• Material provided

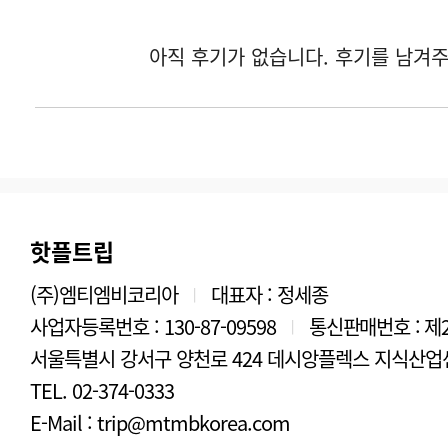
핫플트립
(주)엠티엠비코리아
대표자 : 정세종
|
사업자등록번호 : 130-87-09598
통신판매번호 : 제2
|
서울특별시 강서구 양천로 424 데시앙플렉스 지식산업센
TEL. 02-374-0333
E-Mail : trip@mtmbkorea.com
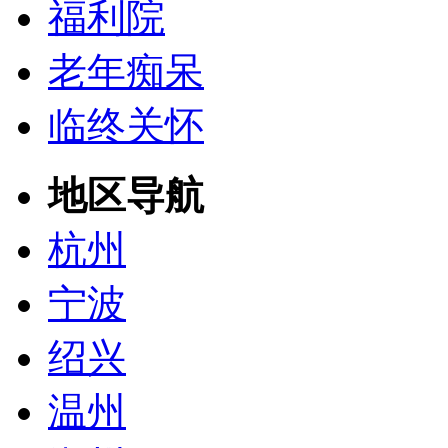
福利院
老年痴呆
临终关怀
地区导航
杭州
宁波
绍兴
温州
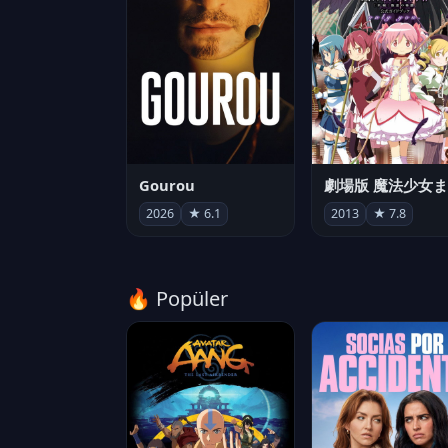
Gourou
2026
★ 6.1
2013
★ 7.8
🔥 Popüler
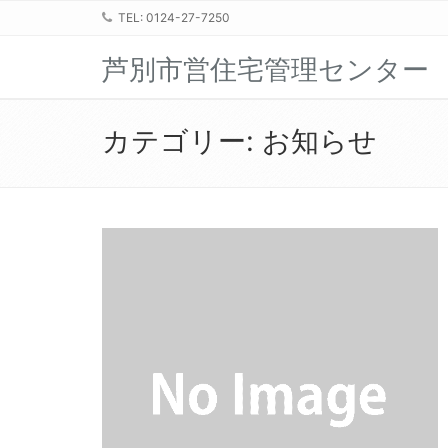
TEL: 0124-27-7250
芦別市営住宅管理センター
カテゴリー:
お知らせ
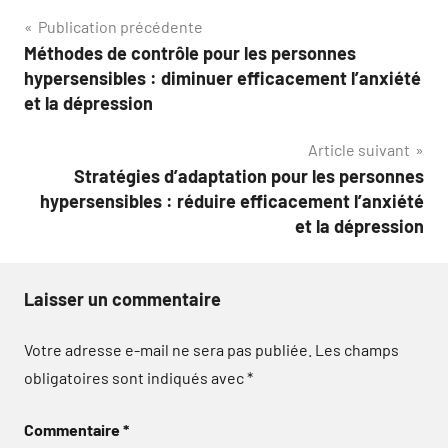
Navigation
Publication précédente
Méthodes de contrôle pour les personnes
de
hypersensibles : diminuer efficacement l’anxiété
l’article
et la dépression
Article suivant
Stratégies d’adaptation pour les personnes
hypersensibles : réduire efficacement l’anxiété
et la dépression
Laisser un commentaire
Votre adresse e-mail ne sera pas publiée.
Les champs
obligatoires sont indiqués avec
*
Commentaire
*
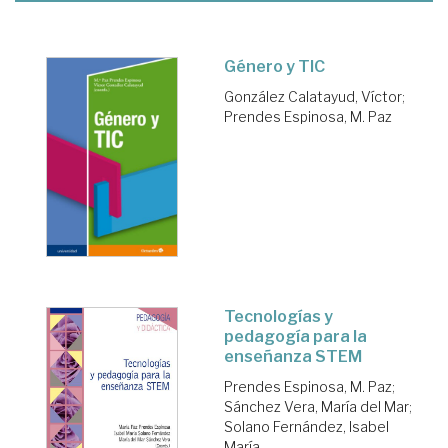
Género y TIC
González Calatayud, Víctor
;
Prendes Espinosa, M. Paz
Tecnologías y
pedagogía para la
enseñanza STEM
Prendes Espinosa, M. Paz
;
Sánchez Vera, María del Mar
;
Solano Fernández, Isabel
María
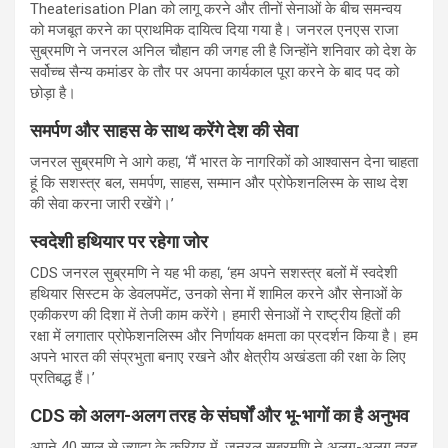
Theaterisation Plan को लागू करने और तीनों सेनाओं के बीच समन्वय
को मजबूत करने का प्राथमिक दायित्व दिया गया है। जनरल एनएस राजा
सुब्रमणि ने जनरल अनिल चौहान की जगह ली है जिन्होंने शनिवार को देश के
सर्वोच्च सैन्य कमांडर के तौर पर अपना कार्यकाल पूरा करने के बाद पद को
छोड़ा है।
समर्पण और साहस के साथ करेंगे देश की सेवा
जनरल सुब्रमणि ने आगे कहा, ‘मैं भारत के नागरिकों को आश्वासन देना चाहता
हूं कि सशस्त्र बल, समर्पण, साहस, सम्मान और प्रोफेशनलिस्म के साथ देश
की सेवा करना जारी रखेंगे।’
स्वदेशी हथियार पर रहेगा जोर
CDS जनरल सुब्रमणि ने यह भी कहा, ‘हम अपने सशस्त्र बलों में स्वदेशी
हथियार सिस्टम के डेवलपमेंट, उनको सेना में शामिल करने और सेनाओं के
एकीकरण की दिशा में तेजी काम करेंगे। हमारी सेनाओं ने राष्ट्रीय हितों की
रक्षा में लगातार प्रोफेशनलिस्म और निर्णायक क्षमता का प्रदर्शन किया है। हम
अपने भारत की संप्रभुता बनाए रखने और क्षेत्रीय अखंडता की रक्षा के लिए
प्रतिबद्ध हैं।’
CDS को अलग-अलग तरह के संघर्षों और भू-भागों का है अनुभव
अपने 40 साल से ज्यादा के करियर में, जनरल सुब्रमणि ने अलग-अलग तरह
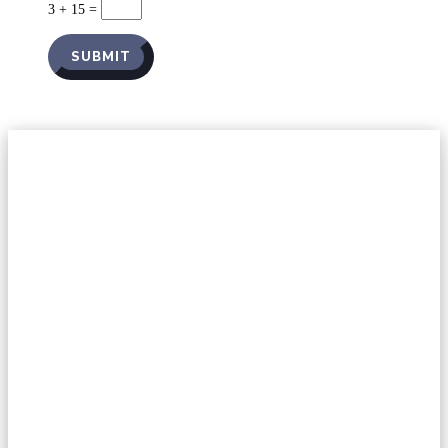
3 + 15
=
SUBMIT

• Task
Write out exactly the lines from the one containing "को मजबूत करने" through the end of the entries, both included. Pictures are not copied.

• Exercise output
को मजबूत करने का प्राथमिक दायित्व दिया गया है। जनरल एनएस राजा
सुब्रमणि ने जनरल अनिल चौहान की जगह ली है जिन्होंने शनिवार को देश के
सर्वोच्च सैन्य कमांडर के तौर पर अपना कार्यकाल पूरा करने के बाद पद को
छोड़ा है।
समर्पण और साहस के साथ करेंगे देश की सेवा
जनरल सुब्रमणि ने आगे कहा, ‘मैं भारत के नागरिकों को आश्वासन देना चाहता
हूं कि सशस्त्र बल, समर्पण, साहस, सम्मान और प्रोफेशनलिस्म के साथ देश
की सेवा करना जारी रखेंगे।’
स्वदेशी हथियार पर रहेगा जोर
CDS जनरल सुब्रमणि ने यह भी कहा, ‘हम अपने सशस्त्र बलों में स्वदेशी
हथियार सिस्टम के डेवलपमेंट, उनको सेना में शामिल करने और सेनाओं के
एकीकरण की दिशा में तेजी काम करेंगे। हमारी सेनाओं ने राष्ट्रीय हितों की
रक्षा में लगातार प्रोफेशनलिस्म और निर्णायक क्षमता का प्रदर्शन किया है। हम
अपने भारत की संप्रभुता बनाए रखने और क्षेत्रीय अखंडता की रक्षा के लिए
प्रतिबद्ध हैं।’
CDS को अलग-अलग तरह के संघर्षों और भू-भागों का है अनुभव
अपने 40 साल से ज्यादा के करियर में, जनरल सुब्रमणि ने अलग-अलग तरह
3 + 15
=
SUBMIT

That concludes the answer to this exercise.